Putting the Fun in Functional Data: A tidy pipeline to identify routes in NFL tracking data

Currently in football many hours are spent watching game film to manually label the routes run on passing plays.

Putting the Fun in Functional Data: A tidy pipeline to identify routes in NFL tracking data

January 30, 2020

Currently in football many hours are spent watching game film to manually label the routes run on passing plays. Using tracking data, each route can be described as a sequence of spatial-temporal measurements that varies in length depending on the duration of the play. This data can be conveniently analyzed using nested columns in tidyr and purrr. We demonstrate how model-based curve clustering using Bernstein polynomial basis functions (i.e.
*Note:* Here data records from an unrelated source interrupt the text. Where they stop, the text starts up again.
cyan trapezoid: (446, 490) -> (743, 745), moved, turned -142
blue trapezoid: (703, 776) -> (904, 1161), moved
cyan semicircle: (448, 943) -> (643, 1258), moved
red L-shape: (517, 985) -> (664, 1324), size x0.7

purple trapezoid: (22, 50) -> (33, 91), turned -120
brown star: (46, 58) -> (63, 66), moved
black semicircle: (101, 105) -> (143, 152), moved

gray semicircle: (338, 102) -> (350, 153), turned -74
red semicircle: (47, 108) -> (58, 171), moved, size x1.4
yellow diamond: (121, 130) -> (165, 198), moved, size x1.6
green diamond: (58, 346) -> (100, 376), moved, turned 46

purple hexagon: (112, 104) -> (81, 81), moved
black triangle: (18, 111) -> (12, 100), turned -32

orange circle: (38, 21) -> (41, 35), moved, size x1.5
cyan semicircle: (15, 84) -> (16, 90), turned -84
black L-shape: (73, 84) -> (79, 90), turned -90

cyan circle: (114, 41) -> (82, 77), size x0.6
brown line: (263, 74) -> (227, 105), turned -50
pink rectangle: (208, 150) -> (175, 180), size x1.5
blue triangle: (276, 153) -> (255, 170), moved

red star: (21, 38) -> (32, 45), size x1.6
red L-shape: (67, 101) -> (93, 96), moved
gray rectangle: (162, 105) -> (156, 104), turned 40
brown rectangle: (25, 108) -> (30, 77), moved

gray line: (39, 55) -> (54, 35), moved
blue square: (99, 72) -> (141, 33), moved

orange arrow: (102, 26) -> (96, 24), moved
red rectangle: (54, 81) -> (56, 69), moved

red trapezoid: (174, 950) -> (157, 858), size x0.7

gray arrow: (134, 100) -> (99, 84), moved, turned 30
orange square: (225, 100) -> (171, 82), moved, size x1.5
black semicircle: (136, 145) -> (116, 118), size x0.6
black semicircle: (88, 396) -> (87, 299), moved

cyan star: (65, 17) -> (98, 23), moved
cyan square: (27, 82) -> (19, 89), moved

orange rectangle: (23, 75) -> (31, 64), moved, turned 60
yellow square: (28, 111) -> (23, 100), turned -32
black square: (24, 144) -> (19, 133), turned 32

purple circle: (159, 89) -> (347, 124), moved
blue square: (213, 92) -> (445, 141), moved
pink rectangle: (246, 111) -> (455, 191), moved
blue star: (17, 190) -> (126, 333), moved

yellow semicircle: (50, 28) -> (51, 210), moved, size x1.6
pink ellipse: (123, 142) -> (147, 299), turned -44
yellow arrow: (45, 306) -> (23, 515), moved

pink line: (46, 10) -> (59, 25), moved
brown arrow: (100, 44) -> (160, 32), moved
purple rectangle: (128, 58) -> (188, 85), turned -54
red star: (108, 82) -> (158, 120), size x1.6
Bézier curves) fit using the Expectation Maximization algorithm can cluster route trajectories. Each cluster can then be labelled to obtain route names for each route and create route trees for all receivers. The clusters and routes can be visualized nicely using ggplot and seen developing over time using gganimate.

About the speaker

Dani Chu is a second year masters student in statistics at Simon Fraser University. He is planning on graduating in December of 2019 and will be joining the Hockey Reserach & Development team with NHL Seattle in January. Recently, he completed an internship at the NBA department of Basketball Strategy & Analytics. At SFU, he’s the co-president of the SFU Sports Analytics Club with Lucas Wu and Matthew Reyers. Along with Lucas, Matt and James Thomson, he was the winner of the College Division of the 2019 NFL Big Data Bowl and the 2018 Sacramento Kings Case Competition. Dani has also interned as a statistician at Best Buy Canada and Fraser Health Authority.